Alors que la communauté internationale peut soutenir les investissements sur le continent, priorité absolue doit être donnée aux infrastructures énergétiques africaines afin de soutenir la demande intérieure.
À deux mois de la 27e session de la Conférence des parties (COP 27) en Égypte, qui sera consacrée aux moyens de remplir les engagements de décarbonation et aux financements de l’adaptation au changement climatique des pays développés, la Russie a annoncé la fermeture du gazoduc Nord Stream 1, aggravant ainsi la crise énergétique. Sécurisation des stocks, nouveaux fournisseurs, avancement des ports de GNL, appel à la sobriété des citoyens et préparation à des rationnements cet hiver ont été décidés.
L’Europe regarde aussi du côté de l’Afrique : de nouveaux contrats ont été signés avec l’Algérie et l’Égypte, et des chantiers GNL s’achèvent au Sénégal et en Mauritanie. En revanche, augmenter les exportations nécessitera des investissements dans de nouveaux projets, la capacité des producteurs actuels étant insuffisante.
Les opportunités de marché à court terme ne doivent pas faire oublier le probable déclin des revenus des exportations à l’avenir. Sur le long terme, les projets de gaz naturel risquent de ne pas rentrer dans leurs frais si la demande baisse, comme le prévoient les objectifs zéro émission des prochaines décennies. Par conséquent, les producteurs africains se trouvent face à des choix difficiles : trouver l’équilibre entre la récente hausse des prix et l’incertitude des exportations sur le long terme, sans oublier de couvrir la demande intérieure en énergie.
Accès universel
Dans le scénario « Afrique durable », l’Agence internationale de l’énergie (AIE) explore une voie qui répond aux objectifs énergétiques du continent : atteindre un accès universel à l’énergie d’ici à 2030, alimenter une économie plus importante de 50 % et répondre aux engagements climatiques. Dans ce scénario, les énergies bas carbone représentent la majorité de cette croissance, mais le gaz et le pétrole restent cruciaux et constituent les deux-tiers de la production énergétique du continent.

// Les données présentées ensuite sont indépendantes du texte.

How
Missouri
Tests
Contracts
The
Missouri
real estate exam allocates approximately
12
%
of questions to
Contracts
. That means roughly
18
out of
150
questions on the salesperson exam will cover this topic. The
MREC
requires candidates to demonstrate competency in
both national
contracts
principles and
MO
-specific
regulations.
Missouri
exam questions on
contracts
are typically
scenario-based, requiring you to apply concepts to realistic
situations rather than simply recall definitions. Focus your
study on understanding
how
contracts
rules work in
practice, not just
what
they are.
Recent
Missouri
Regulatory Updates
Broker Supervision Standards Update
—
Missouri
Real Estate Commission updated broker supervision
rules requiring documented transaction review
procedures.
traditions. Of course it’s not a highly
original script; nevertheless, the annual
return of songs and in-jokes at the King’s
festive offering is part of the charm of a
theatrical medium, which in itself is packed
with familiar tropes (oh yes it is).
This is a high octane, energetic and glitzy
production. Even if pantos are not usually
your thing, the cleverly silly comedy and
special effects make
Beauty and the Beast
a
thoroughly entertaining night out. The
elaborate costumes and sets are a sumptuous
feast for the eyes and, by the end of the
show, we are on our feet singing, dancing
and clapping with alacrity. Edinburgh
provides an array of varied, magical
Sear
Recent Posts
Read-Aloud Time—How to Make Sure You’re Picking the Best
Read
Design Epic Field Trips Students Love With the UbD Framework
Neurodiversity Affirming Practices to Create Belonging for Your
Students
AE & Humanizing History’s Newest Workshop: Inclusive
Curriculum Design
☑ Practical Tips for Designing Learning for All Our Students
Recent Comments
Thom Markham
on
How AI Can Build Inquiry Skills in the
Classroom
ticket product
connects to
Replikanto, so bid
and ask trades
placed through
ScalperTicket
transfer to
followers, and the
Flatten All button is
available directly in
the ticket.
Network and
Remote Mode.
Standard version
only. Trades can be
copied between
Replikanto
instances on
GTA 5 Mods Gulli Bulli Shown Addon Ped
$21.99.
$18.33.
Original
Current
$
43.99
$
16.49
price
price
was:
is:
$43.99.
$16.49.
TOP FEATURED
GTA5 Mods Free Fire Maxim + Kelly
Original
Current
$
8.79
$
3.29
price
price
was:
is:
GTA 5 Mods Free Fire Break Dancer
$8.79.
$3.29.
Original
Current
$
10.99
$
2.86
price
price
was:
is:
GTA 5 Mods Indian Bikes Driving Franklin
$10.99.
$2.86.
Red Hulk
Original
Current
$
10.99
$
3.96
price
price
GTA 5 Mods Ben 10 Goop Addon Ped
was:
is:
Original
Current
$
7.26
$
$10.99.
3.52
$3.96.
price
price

Si plus de 5 000 milliards de m³ (bcm) de gaz naturel ont été découverts en Afrique, ils ne sont pas encore approuvés pour exploitation. Ces ressources pourraient fournir les marchés de 90 bcm supplémentaires chaque année d’ici à 2030, ce qui s’avérerait vital pour l’industrie, les engrais ou encore la désalinisation de l’eau. Les émissions de CO2 consécutives à cette exploitation seraient d’environ 10 gigatonnes, portant la part de l’Afrique à seulement 3,5 % des émissions globales contre 3 % aujourd’hui.
Priorité à la demande intérieure
Alors que les gouvernements et les sociétés internationales envisagent des investissements, ils doivent penser à financer les infrastructures énergétiques du continent, indispensables au progrès économique, ainsi que les besoins d’adaptation climatique. Tout nouvel investissement dans ce secteur doit prendre en compte la demande intérieure en priorité, d’autant que la crise a durement affecté les Africains, confrontés à des prix de l’énergie et des denrées inabordables, une inflation et une dette grandissante.

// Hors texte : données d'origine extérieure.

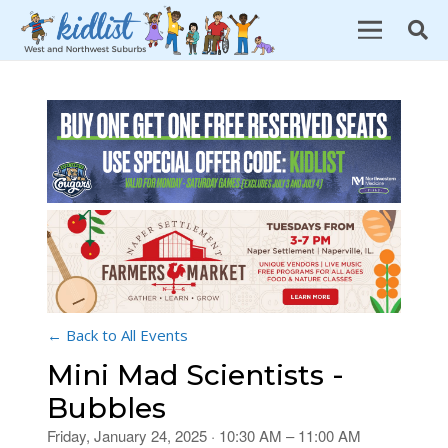
← Back to All Events
Mini Mad Scientists -
Bubbles
Friday, January 24, 2025 · 10:30 AM – 11:00 AM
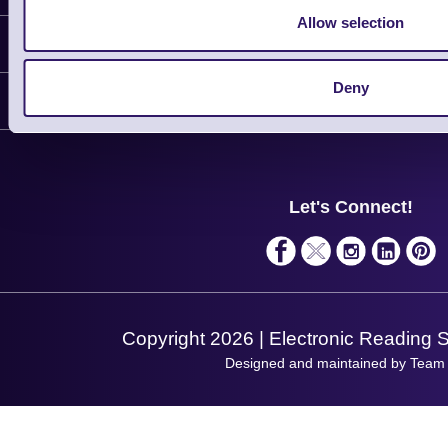
Allow selection
Information
Delivery
Deny
Customer Support
Plant a Tree
Contact Us
Finance
Support
About Us
Service
Privacy Policy
Let's Connect!
Solutions
Terms & Conditions
Shopping Assistant
Support Request
Copyright 2026 | Electronic Reading 
Designed and maintained by Team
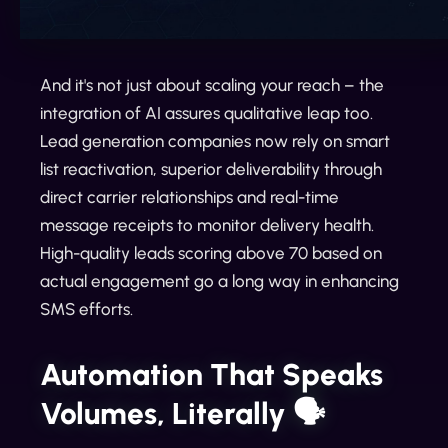
And it's not just about scaling your reach – the
integration of AI assures qualitative leap too.
Lead generation companies now rely on smart
list reactivation, superior deliverability through
direct carrier relationships and real-time
message receipts to monitor delivery health.
High-quality leads scoring above 70 based on
actual engagement go a long way in enhancing
SMS efforts.
Automation That Speaks
Volumes, Literally 🗣️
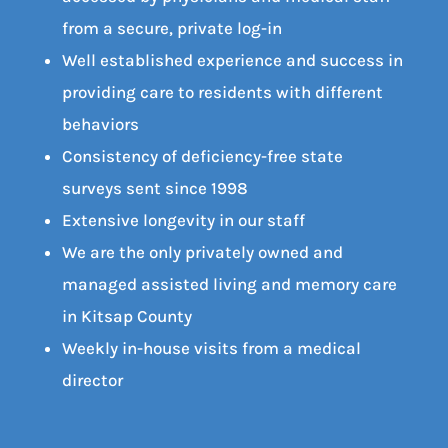
from a secure, private log-in
Well established experience and success in
providing care to residents with different
behaviors
Consistency of deficiency-free state
surveys sent since 1998
Extensive longevity in our staff
We are the only privately owned and
managed assisted living and memory care
in Kitsap County
Weekly in-house visits from a medical
director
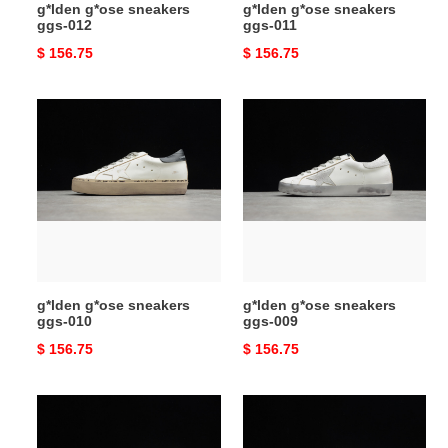
g*lden g*ose sneakers
g*lden g*ose sneakers
ggs-012
ggs-011
Original
$ 156.75
Original
$ 156.75
price
price
g*lden
g*lden
g*ose
g*ose
sneakers
sneakers
ggs-
ggs-
010
009
g*lden g*ose sneakers
g*lden g*ose sneakers
ggs-010
ggs-009
Original
$ 156.75
Original
$ 156.75
price
price
g*lden
g*lden
g*ose
g*ose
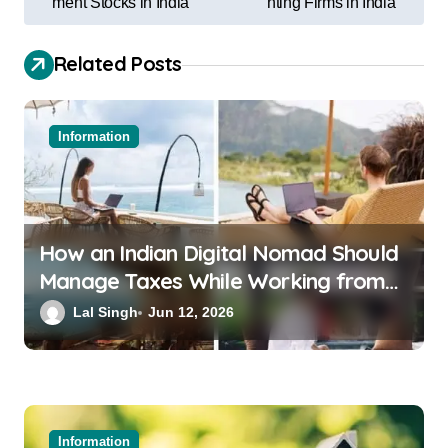
ment Stocks in India
nting Firms in India
Related Posts
Information
How an Indian Digital Nomad Should
Manage Taxes While Working from
Bali or Thailand
Lal Singh
Jun 12, 2026
Information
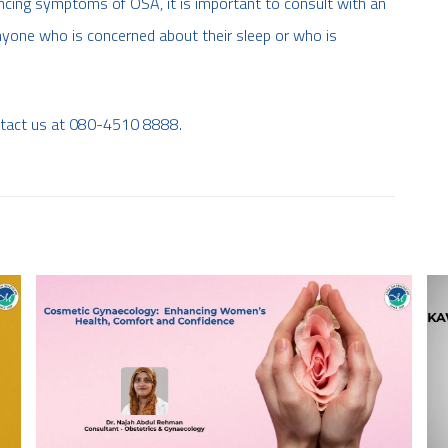
ncing symptoms of OSA, it is important to consult with an
 anyone who is concerned about their sleep or who is
ntact us at 080-4510 8888.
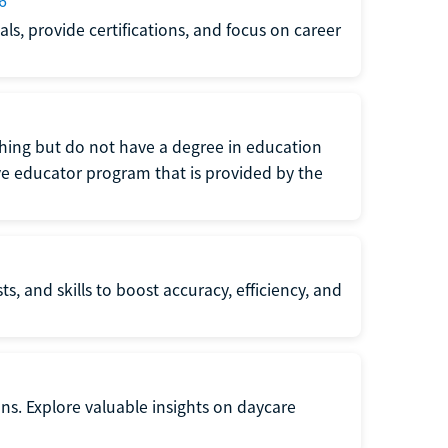
6
s, provide certifications, and focus on career
eaching but do not have a degree in education
tive educator program that is provided by the
s, and skills to boost accuracy, efficiency, and
ons. Explore valuable insights on daycare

La communauté internationale et les banques de développement doivent faire de l’augmentation des flux financiers vers l’Afrique en matière de climat une priorité absolue. Il s’agit de fournir de l’énergie à plus de 600 millions de personnes sans accès à l’électricité, et aux 970 millions d’Africains qui ne disposent pas de combustible de cuisson « propre ».
Atteindre l’accès à l’énergie moderne nécessitera 25 milliards de dollars par an jusqu’à la fin de la décennie, une somme qui représente moins de 1 % des investissements annuels globaux dans le secteur, et qui correspond à la construction d’un terminal GNL.
Assurer les besoins énergétiques de l’Afrique est dans les moyens de la communauté internationale. Mais alors que le continent a le potentiel d’aider l’Europe, diriger ces investissements vers le développement de la demande intérieure africaine doit rester une priorité indépassable.